C) Business & Data CRUD/GUI
(And don't link that XKCD cartoon about 15 standards. There are zero for these categories.)
Since there's already plenty of HTML browsers, instead explore an unserved need, such as a stateful GUI markup browser & standard. HTML/DOM is missing many expected GUI idioms, and has an inherent text positioning flaw:
GUI's, desktops, and mice are still needed for biz and productivity. HTML browsers have been a goofy mess for this, requiring bloated buggy JS libraries with long learning curves. Let's Make Gui's Great Again! (No, I'm not a Don fan, BTW, but his trollisms are catchy.)
5000 feet up the mountain: "I'm climbing Everest solo without oxygen even though it's supposed to be impossible. How come I'm making such good progress?!"
I would love to see this being adopted and ported as a alternative, light browser for other "esoteric" OSes like Haiku, legacy OS X, and even OpenBSD (which has performance issues with Firefox)

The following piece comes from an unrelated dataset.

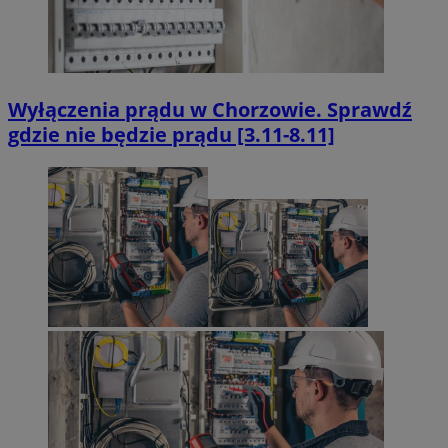
Wyłączenia prądu w Chorzowie. Sprawdź
gdzie nie będzie prądu [3.11-8.11]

I absolutely love that Andreas Kling doesn't care about it being hard/impossible, and just dives straight in with pure optimism. It's absolutely wonderful to see the joy and positivity.

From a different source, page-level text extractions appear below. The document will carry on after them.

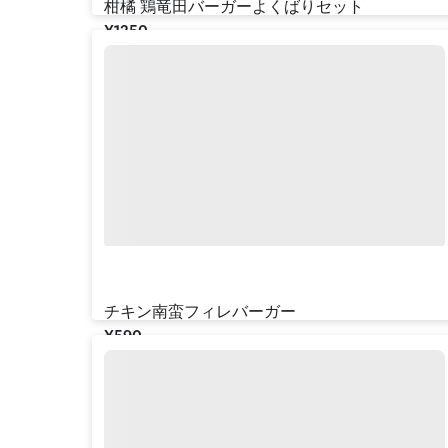
柑橘 鶏竜田バーガーよくばりセット
¥‎1350
チキン南蛮フィレバーガー
¥‎590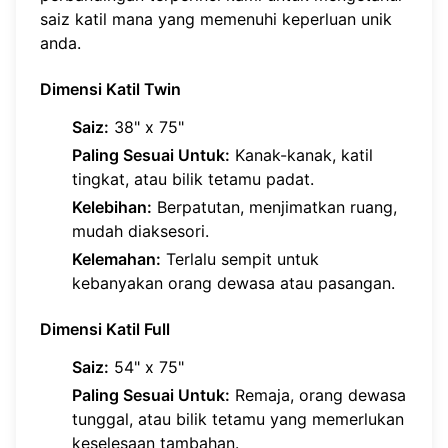
saiz katil mana yang memenuhi keperluan unik
anda.
Dimensi Katil Twin
Saiz:
38" x 75"
Paling Sesuai Untuk:
Kanak-kanak, katil
tingkat, atau bilik tetamu padat.
Kelebihan:
Berpatutan, menjimatkan ruang,
mudah diaksesori.
Kelemahan:
Terlalu sempit untuk
kebanyakan orang dewasa atau pasangan.
Dimensi Katil Full
Saiz:
54" x 75"
Paling Sesuai Untuk:
Remaja, orang dewasa
tunggal, atau bilik tetamu yang memerlukan
keselesaan tambahan.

Andreas, if you're reading this… have you folks thought about building a new ACID-type test that covers the gaps in the existing ones? Seems like it would be incredibly useful.
I know that this is more of an "can we do it?" experiment, so I feel kind of bad for ciriticising. It's a great feat to get this far.
But I was disappointed that it just crashes on any github page... and SerenityOS github is literally the first link on the Ladybird default homepage :)
edit: oh it doesn't crash on github page, it crashes on the github issues page.
He's clearly earned that title. He demonstrably has the experience - and inspiring and coordinating volunteer contributions to a project of this scale is an extraordinarily difficult leadership challenge.
Why learn to play an instrument when you can just buy a CD?
The goal is not to have a browser, but to build one. This browser is affiliated with the SerenityOS project, which is reimplementing an entire desktop OS and all applications from scratch.
> Also, since Ladybird is an offshoot from the SerenityOS project, it shares the same culture of accountability and self-reliance. We avoid 3rd party dependencies and build everything ourselves. In part because it’s fun, but also because it creates total accountability for what goes into our software.
Seems similar to how Wine is developed: instead of just going down the list of API functions to implement, the emphasis seems more on "let's get SomeProgram.exe to run" or "let's fix the graphics glitch in SomeGame.exe". Console emulators (especially of the HLE variety) seem to have a similar flow.